Bal
De voetbalpsychose van het wereldkampioenschap (dit niet negatief bedoeld) is voorbij, maar er zal nog héél lang over worden nagepraat, zoals over die bewuste 1-0 tegen Engeland op Houtrust en de 9-3 tegen België.
Waarin een klein landje groot kan zijn, nietwaar, en Holland spreekt een woordje mee. Intussen zal ook de taal in toenemende mate worden verrijkt met voetbaltermen. Als staatssecretaris Jan Mertens zegt dat de werkgevers paniekvoetbal spelen, begrijpt iedereen dat onmiddellijk.
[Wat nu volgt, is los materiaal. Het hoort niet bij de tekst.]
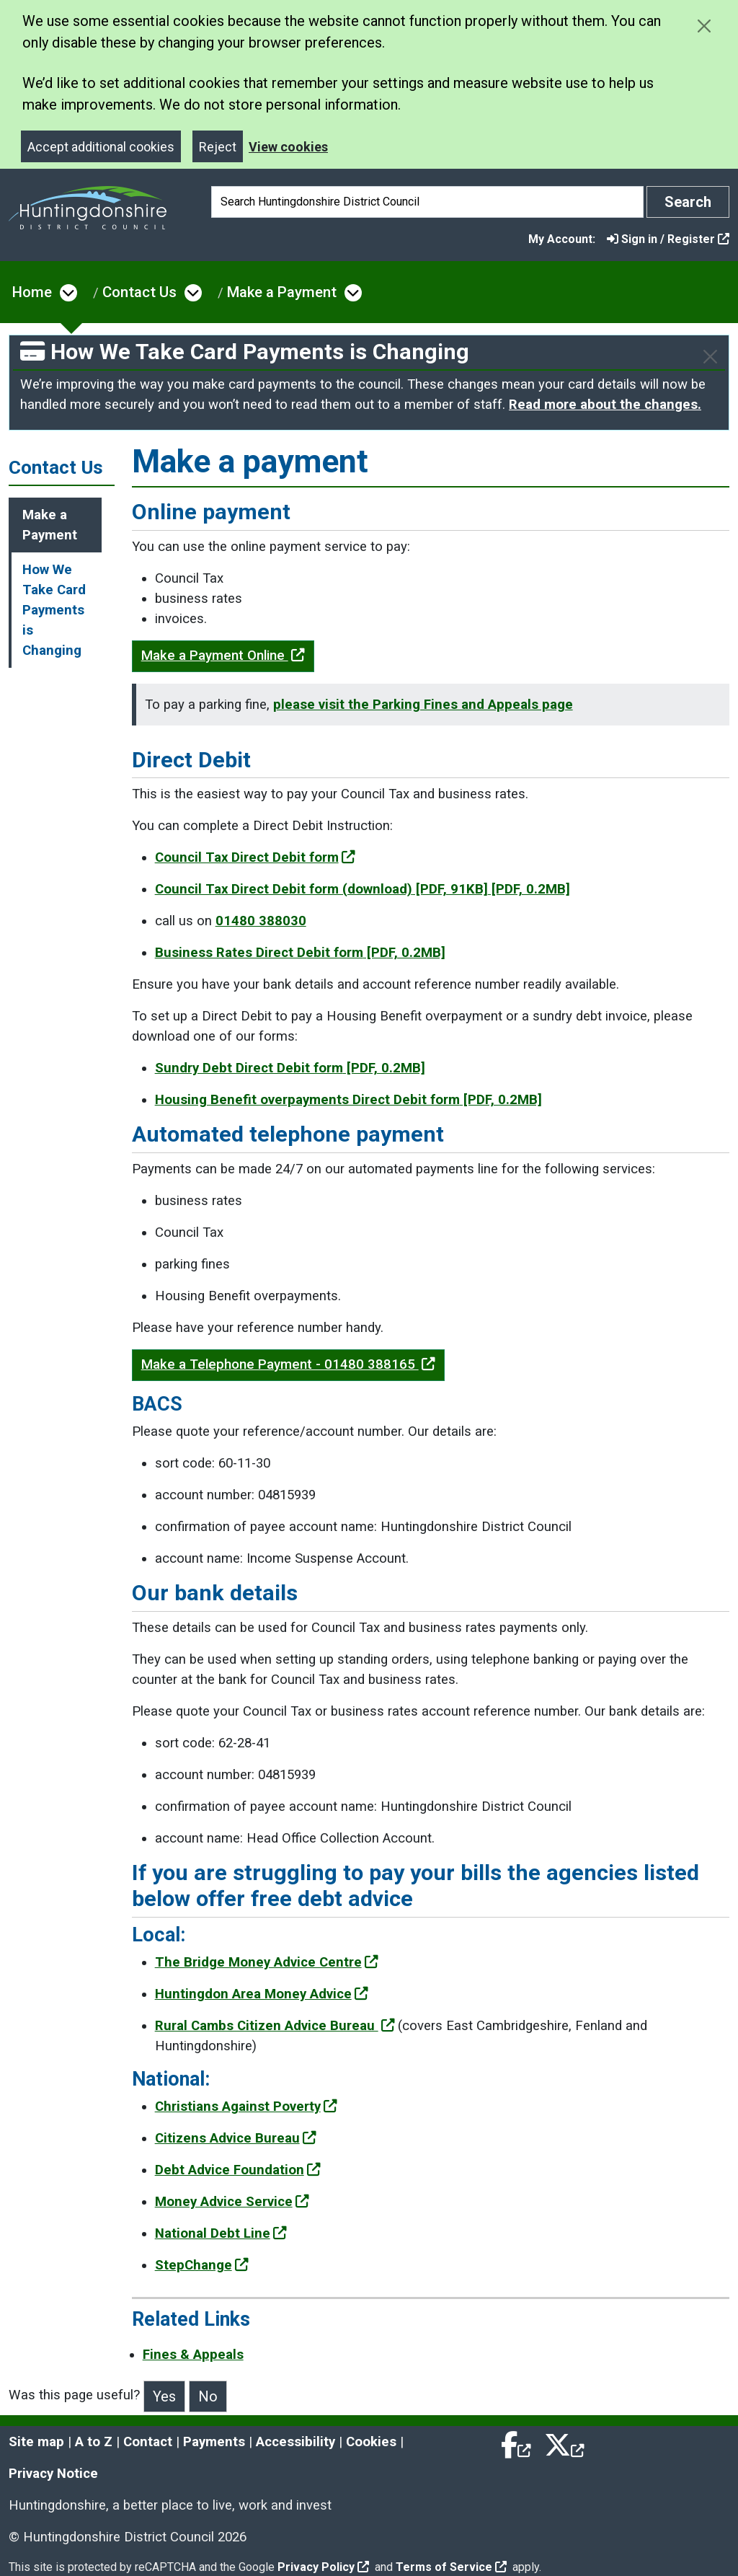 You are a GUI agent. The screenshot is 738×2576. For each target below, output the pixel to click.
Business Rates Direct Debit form (300, 953)
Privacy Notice (53, 2474)
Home (32, 292)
Wanneer we lezen dat de Nieuw-Dennendallers buitenspel zijn gezet, weten we allemaal waar het om gaat. Woorden die in het normale taalgebruik zijn opgenomen. Zo is er veel meer. Een kerkelijke autoriteit noemt de achter de hand zijnde vervangers bij vergaderingen niet langer secundi, maar wisselspelers, wat wel zo goed is wanneer ze niet alleen bij verhindering maar ook bij kwesties van speciale deskundigheid kunnen worden ingezet. Het is niet ongebruikelijk iemand te horen zeggen dat een ander in eigen doel heeft getrapt. Ook hoorde ik laatst mijn zoon zeggen dat de leraar een klasgenoot de gele kaart had voorgehouden en in het Dagboek van NRC-Handelsblad wandelt Hans van den Bergh met z'n vrouw in de duinen ‘want de kinderen spelen uit.’ Het zou interessant zijn deze insluiping en verbreding van voetbalbegrippen te volgen. Ik haast me hieraan toe te voegen dat deze ontwikkeling weinig zorgen behoeft te baren. De voetbalsport (en -verslaggeverij) is ooit beïnvloed door militaire terminologie (kanonnade, kogels, het vijandelijke doel dat belegerd wordt) en dan doet dit sympathieker aan.